Good analysis. So let's get the Tory spokesmen and women out and about in the media telling the world what they think about these subjects and what they're going to do about them.

SpudHead

So Cameron's head cheerleader sees a lot of problems, but how are the tories going to solve these problems? It's one thing to get people to be anti-Labour, but so far Louise, after weeks of your articles, I've yet to find a reason to vote FOR your tories.

Serf

Louise

I agree with your analysis on every single issue. I have just one problem. How does a man with this level of incompetence lead us in the polls?

Before anyone blames David Cameron, Gordon Brown is so bad, that the Devil himself should be able to win an election against him. Yet otherwise intelligent people, accept Gordon's lies and spin as gospel.

Annabel Herriott

And there is now a knife proofing available to be fitted inside SCHOOL BLAZERS!!!!!
That says it all.

The Huntsman

Louise is right to focus, in part, upon the situation in Scotland which we neglect at our peril if trying to understand Brown's mind.

The SNP is on a roll at the moment and that roll shows no sign of coming to an end just yet. Indeed it is possible to begin to ask the question: has there been a permanent seismic shift in Scottish politics?

Whatever the answer to that question is and whatever the good auguries are south of the border, Scotland presents a political maelstrom at the moment. GB may be about to hand-pick the next Crony Labour Leader in Scotland, but faces a possible meltdown in Labour seats in favour of the SNP.

To be a Scots Labour MP is to have some certainty of preferment unless you are a true maverick or serial refusenik. No fewer than four Scots MPs are members of the Cabinet (Brown, Darling, Browne, Alexander), seven are members of the government outside the Cabinet, four act as Parliamentary Private Secretaries (and so are being groomed for possible government membership) four chair Common’s committees and finally another fourteen are members of committees. So with eleven government members plus twenty two others who are on committees, no less than 33 of Labour’s forty Scottish MPs are part of the frontline.

These people are not going to let GB risk an election where many of them on the current figures might be swept not just from office but also from Parliament.

In addition is GB going to want to go into an election fighting against two referenda at once? This is particularly so in Scotland where the SNP are making the running (and so control the agenda) and Labour are constantly having to play 'catch-up'. Instead of fighting the election on the grounds of the economy, the NHS, education and all those nice safe Labour comfort foods, he will find himself in what would almost certainly he a highly charged cat & dog fight over independence which might in time begin to dominate UK National politics as well, where there is also a referendum issue.

Remember also that GB has a yellow streak in him (witness the failed coup against Vanity Blair). Given these uncertainties does he have the guts to cut and run only two years (of a possible five) into a Parliament? And given this statistic the public may well ask why, noting his continuing majority in the Commons, we are being put to the expense and inconvenience of a GE so soon.

For all its size Scotland is a major factor in our politics at this very moment.
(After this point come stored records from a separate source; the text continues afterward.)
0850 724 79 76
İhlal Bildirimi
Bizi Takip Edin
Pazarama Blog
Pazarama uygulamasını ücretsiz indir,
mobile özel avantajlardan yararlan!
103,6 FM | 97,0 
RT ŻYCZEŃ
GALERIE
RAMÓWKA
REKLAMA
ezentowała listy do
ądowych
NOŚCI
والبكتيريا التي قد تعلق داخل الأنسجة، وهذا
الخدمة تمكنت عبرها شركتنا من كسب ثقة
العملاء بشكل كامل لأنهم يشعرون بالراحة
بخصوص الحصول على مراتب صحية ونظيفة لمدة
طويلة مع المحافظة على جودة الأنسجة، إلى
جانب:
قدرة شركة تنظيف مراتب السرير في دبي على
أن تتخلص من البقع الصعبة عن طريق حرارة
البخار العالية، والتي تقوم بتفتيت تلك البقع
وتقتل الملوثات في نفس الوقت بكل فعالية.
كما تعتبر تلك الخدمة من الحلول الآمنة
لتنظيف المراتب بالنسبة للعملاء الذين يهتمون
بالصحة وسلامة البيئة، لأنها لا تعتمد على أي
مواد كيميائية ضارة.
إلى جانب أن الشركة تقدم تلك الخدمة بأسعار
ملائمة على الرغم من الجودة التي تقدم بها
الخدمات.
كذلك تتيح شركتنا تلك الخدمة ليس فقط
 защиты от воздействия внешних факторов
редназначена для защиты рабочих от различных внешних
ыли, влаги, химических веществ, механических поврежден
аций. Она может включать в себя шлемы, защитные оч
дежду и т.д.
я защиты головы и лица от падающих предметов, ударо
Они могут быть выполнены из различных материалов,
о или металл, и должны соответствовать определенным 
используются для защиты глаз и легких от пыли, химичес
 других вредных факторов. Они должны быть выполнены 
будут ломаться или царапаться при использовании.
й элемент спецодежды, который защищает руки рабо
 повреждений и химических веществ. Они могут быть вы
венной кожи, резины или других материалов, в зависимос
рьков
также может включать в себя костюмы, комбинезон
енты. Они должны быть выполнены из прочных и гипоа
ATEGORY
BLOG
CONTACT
On a slightly different note, it must be assumed that Des Browne is giving a lot of his time to his Scottish part-time job. Given that he is also supposed to be running two of Blair's wars, one of which is seeing one of the highest casualty rates since the spring of 1945, ought the party now to be getting on Browne and Brown's back about the part-time nature of these posts in a big way?

Tony Makara

Gordon Brown is sitting on a timebomb. The debt fuelled growth that he has encouraged carries serious inflationary pressures which are only being held in check by the strength of sterling.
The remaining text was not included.